Go Back
Print this page

Food + Cooking

For the Love of Tripe

08.23.07

I've never made any secret of my enthusiasm for tripe, the stomach lining of cows. As a member of the Organ Meat Society (a group of offal-loving friends in New York City), I order tripe every chance I get; as an amateur chef, I make trippa alla fiorentina for my guests. So, when I visited Central Italy this summer, locating the best tripe was a priority. One candidate was Nerbone, a stall on the southwest corner of Florence's sprawling Central Market. The small café is set among vendors selling flayed bunnies, aged balsamics, Pecorinos, dried porcinis, and the area's world-famous Chianina beef. (One stall devotes itself exclusively to raw, washed tripe.) Founded 1872, Nerbone boasts a cramped line of trestle tables, and the place closes by two in the afternoon. Nerbone's specialty is panino con bollito--boiled beef sandwich dipped in meat juices--but I couldn't resist the tripa alla Fiorentina. The proprietor pulls the shredded organ out of a big vat and dumps it on a plate, ladles on extra gravy, adds grated Parmesan, then plops the plate on a paper-covered tray, onto which he also throws slices of artisanal bread.

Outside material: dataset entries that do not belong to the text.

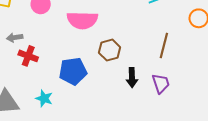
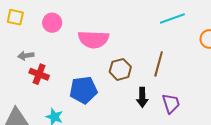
brown line: (164, 45) -> (159, 64), moved

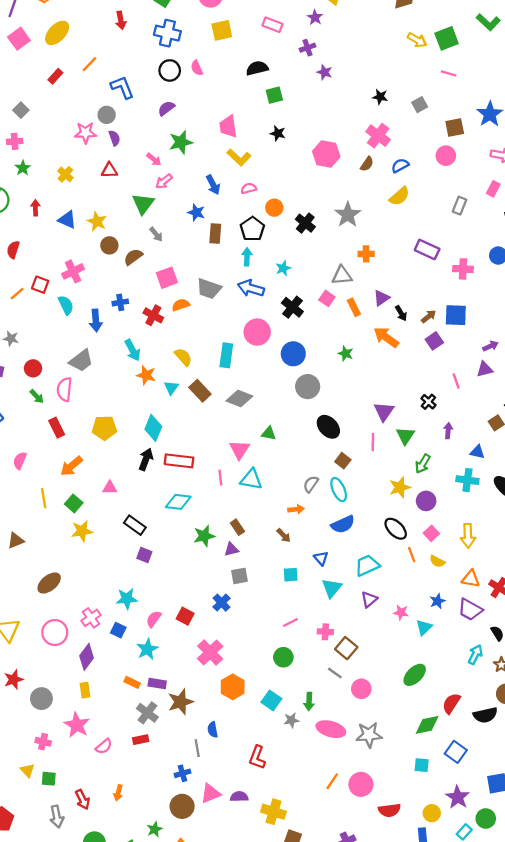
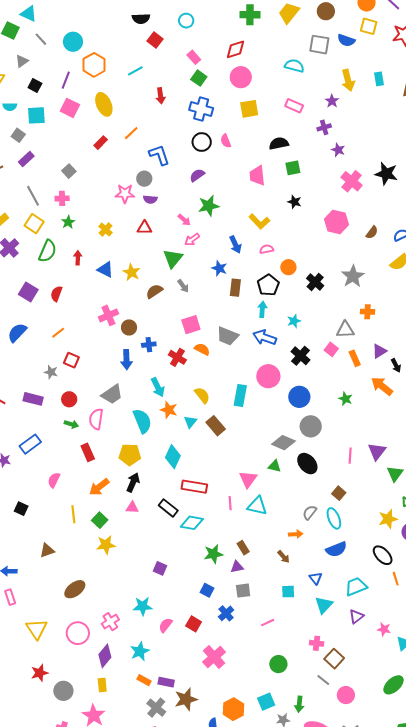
yellow ellipse: (57, 33) -> (104, 104), turned -70
pink square: (19, 39) -> (70, 108), turned -30
black star: (380, 97) -> (386, 174), size x1.6
pink trapezoid: (228, 127) -> (257, 176), moved
pink cross: (378, 136) -> (352, 181), moved
purple semicircle: (114, 138) -> (150, 199), turned 112
brown circle: (109, 245) -> (129, 327), moved
brown semicircle: (133, 257) -> (154, 291), moved
red square: (40, 285) -> (71, 360), moved
cyan semicircle: (66, 305) -> (142, 421), moved, size x1.4
orange semicircle: (181, 305) -> (202, 349), turned 42
green arrow: (37, 396) -> (71, 424), turned -32
gray diamond: (239, 398) -> (283, 443), moved
black ellipse: (328, 427) -> (307, 464), moved
pink line: (373, 442) -> (350, 456), moved
black arrow: (146, 459) -> (133, 482), moved
black rectangle: (135, 525) -> (168, 508), moved
pink line: (290, 622) -> (268, 623), moved
blue square: (118, 630) -> (207, 590), moved
cyan star: (147, 649) -> (140, 651), moved
orange hexagon: (233, 687) -> (233, 709), moved
cyan square: (271, 700) -> (266, 702), turned 30

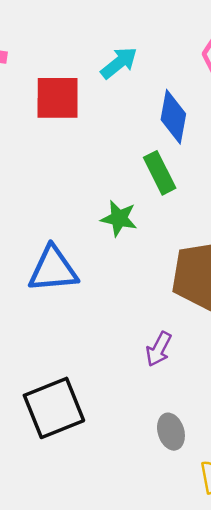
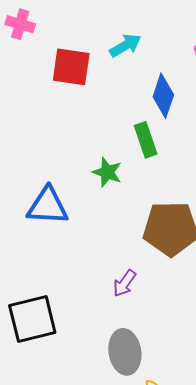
gray ellipse: (171, 432) -> (125, 352), size x1.5

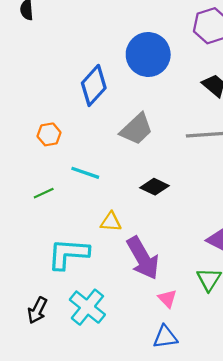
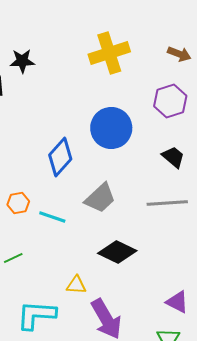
cyan line: (85, 173) -> (52, 217), moved
black diamond: (155, 187) -> (117, 252), size x1.4

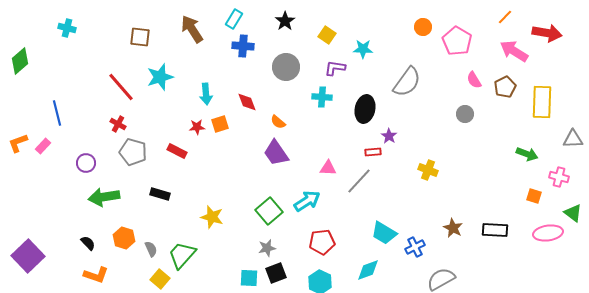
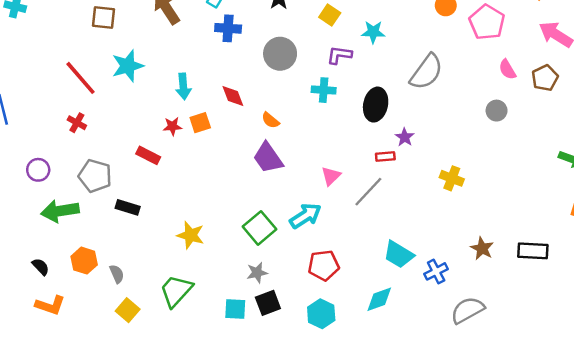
gray pentagon: (133, 152) -> (95, 176), moved
pink triangle: (328, 168) -> (331, 176), turned -48
green trapezoid: (182, 255) -> (176, 291), moved

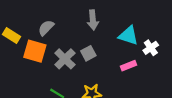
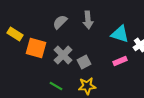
gray semicircle: (46, 28) -> (60, 22), moved
gray square: (88, 53) -> (84, 62), moved

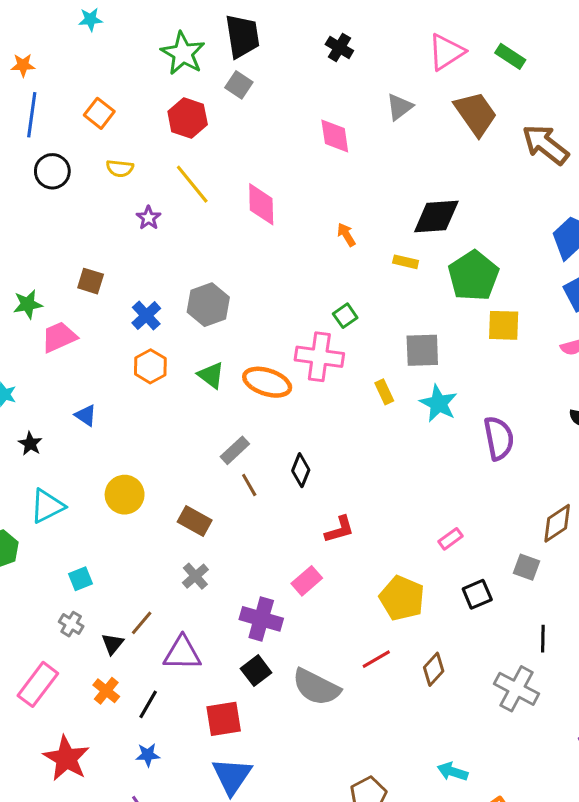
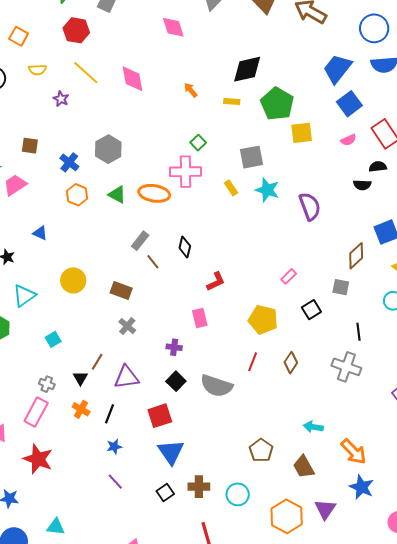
pink rectangle: (307, 581) -> (200, 318), turned -54
purple cross: (261, 619) -> (174, 347), size x0.6
gray cross: (71, 624) -> (47, 384), moved
red line: (376, 659) -> (253, 362), turned -30
red star: (66, 758) -> (38, 459), moved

The first thing I noticed was that, in contrast to the tomatoey versions of Florentine tripe you encounter in New York, the sauce at Nerbone was mainly dark salty veal broth, with only enough fresh tomatoes to produce red highlights in the gravy. And the stomach itself, which the obsessed Italians micro-divide into four types according to texture (rumine, reticolo, centopelle, and ricciolata), had been washed so thoroughly that the sometimes off-putting aroma was obliterated. The texture was alternately slick, chewy, and glove-soft. I was amazed, and sucked it down in seconds, mopping the plate clean with the bread. A week later, just north of the Jewish Ghetto in Rome, I tested Nerbone's only real challenger: a place listed in Slow Food's Osterie & Locande D'Italie, called Matricianella. The menu features the salt cod and fried artichokes characteristic of Roman-Hebraic cuisine, but also the organ dishes beloved of all Romans, including the fabled rigatoni pajata: tubular pasta with a spicy tomato sauce made with (as the menu notes rather poetically in its English translation) "baby lamb bowels." When the tripe arrived, I was pleasantly shocked. The sauce was thick and red, in a way that made it look like the Florentine tripe I'd had in New York. Through the mantle of dried cheese I could make out shredded green leaves, which I assumed were arugula, whose bitterness would help cut the rich oiliness of the tripe. But one bite, and I turned to my companion and whispered, "toothpaste." The leaves were fresh mint! Not a bad complementary flavor, I concluded as I fervently shoveled it down. Though less delicately flavored, Roman tripe is every bit as good as Florentine.